* [SUPPLIED RECORDS]:

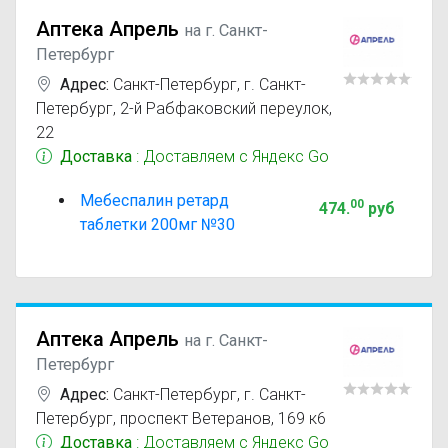
Аптека Апрель
на г. Санкт-
Петербург
Адрес:
Санкт-Петербург
,
г. Санкт-
Петербург, 2-й Рабфаковский переулок,
22
Доставка
: Доставляем с Яндекс Go
Мебеспалин ретард
00
474
.
руб
таблетки 200мг №30
Аптека Апрель
на г. Санкт-
Петербург
Адрес:
Санкт-Петербург
,
г. Санкт-
Петербург, проспект Ветеранов, 169 к6
Доставка
: Доставляем с Яндекс Go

* [EXERCISE DESCRIPTION]:
When copying the entries, drop the images and keep every line exact.

* [YOUR SOLUTION]:
Аптека Апрель
на г. Санкт-
Петербург
Адрес:
Санкт-Петербург
,
г. Санкт-
Петербург, 2-й Рабфаковский переулок,
22
Доставка
: Доставляем с Яндекс Go
Мебеспалин ретард
00
474
.
руб
таблетки 200мг №30
Аптека Апрель
на г. Санкт-
Петербург
Адрес:
Санкт-Петербург
,
г. Санкт-
Петербург, проспект Ветеранов, 169 к6
Доставка
: Доставляем с Яндекс Go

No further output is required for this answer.